3(b). Cholesterol and Lipoproteins Levels:
Lipoproteins are responsible for the transport of the major blood lipids and are classified as high-density lipoproteins (HDL), low-density lipoproteins (LDL) and very low-density lipoproteins (VLDL). A larger proportion of total serum cholesterol carried as HDL-cholesterol is associated with a reduced risk of atherosclerosis and cardiovascular disease while elevated LDL-cholesterol is associated with the development of atherosclerosis35. Peripubertal rhesus monkeys were fed a diet which contained either soy protein isolate with the isoflavones intact (Soy +) or extracted (Soy -).

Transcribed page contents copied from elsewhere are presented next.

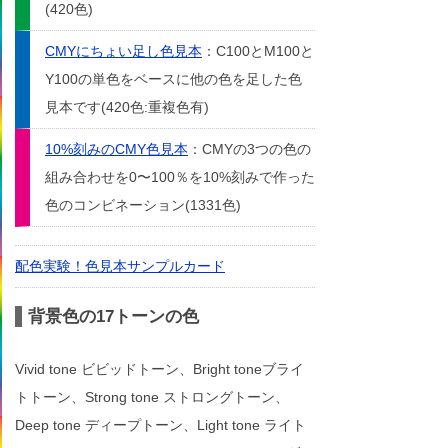
(420色)
CMYにちょい足し色見本
：C100とM100と
Y100の単色をベースに他の色を足した色
見本です(420色:重複色有)
10%刻みのCMY色見本
：CMYの3つの色の
組み合わせを0〜100％を10%刻みで作った
色のコンビネーション(1331色)
配色実験！色見本サンプルカード
背景色の17トーンの色
Vivid tone ビビッドトーン、Bright toneブライ
トトーン、Strong tone ストロングトーン、
Deep tone ディープトーン、Light tone ライト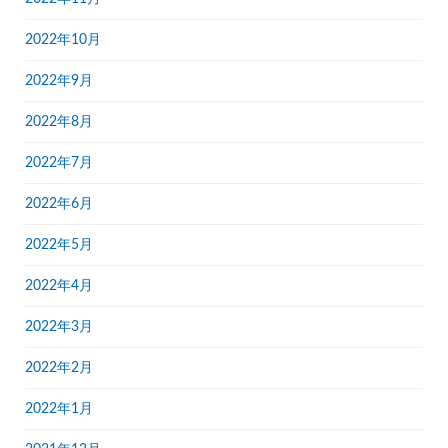
2022年10月
2022年9月
2022年8月
2022年7月
2022年6月
2022年5月
2022年4月
2022年3月
2022年2月
2022年1月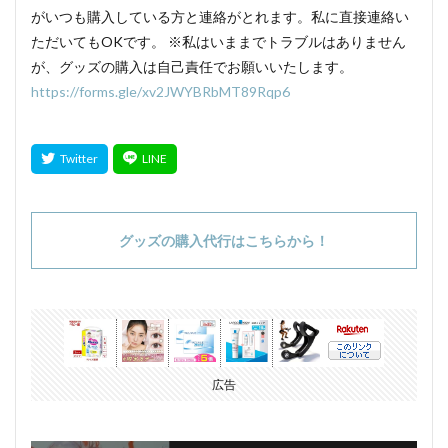
がいつも購入している方と連絡がとれます。私に直接連絡い
ただいてもOKです。 ※私はいままでトラブルはありません
が、グッズの購入は自己責任でお願いいたします。
https://forms.gle/xv2JWYBRbMT89Rqp6
グッズの購入代行はこちらから！
広告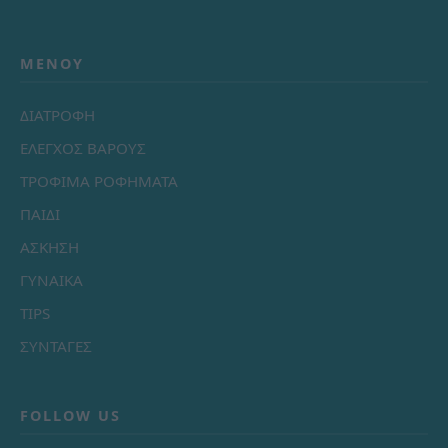
ΜΕΝΟΎ
ΔΙΑΤΡΟΦΗ
ΕΛΕΓΧΟΣ ΒΑΡΟΥΣ
ΤΡΟΦΙΜΑ ΡΟΦΗΜΑΤΑ
ΠΑΙΔΙ
ΑΣΚΗΣΗ
ΓΥΝΑΙΚΑ
TIPS
ΣΥΝΤΑΓΕΣ
FOLLOW US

Administration of the Soy + diet caused a larger reduction in the LDL and VLDL cholesterol in males and females, increased HDL-cholesterol levels in females and decreased the total plasma cholesterol to HDL-cholesterol ratio by 20% for males and 50% for females. The beneficial effects of the Soy (+) diet were most likely due to the presence of the isoflavones36. In normocholesterolemic patients, plasma concentrations of total cholesterol and HDL-cholesterol were not significantly altered after 28 days of consuming 60 g/day of soy protein isolate beverage powder. It was considered that a lowering of total cholesterol levels may have occurred had the patients been hyperlipidemic upon entry into the study34.

  

 

 
 

Metabolism, Bioavailability and Toxicity of Genistein.

  
 

As mentioned above, in soy foods, the aglycones genistein and daidzin are mainly present in the glucoside forms genistin and daidzin, e.g. in soybean milk powder, only 4-5% of the isoflavones are in the form of aglycones37. Absorption of soybean isoflavones may begin in the proximal small intestine38. Lower down in the intestine, the gut bacterial deconjugating enzymes hydrolyze the isoflavone glycosides to produce genistein and daidzein. In addition, glucosidases of intestinal microflora in the lower bowel can liberate the aglycones, thereby promoting their absorption. The intestinal microflora, however, also extensively metabolize and degrade the isoflavones, thereby prohibiting their reabsorption from the lower bowel38. After absorption, isoflavones are extensively transformed by phase II enzymes thus making their retention in the human body unlikely39. Following transformation, isoflavones undergo urinary and biliary excretion38.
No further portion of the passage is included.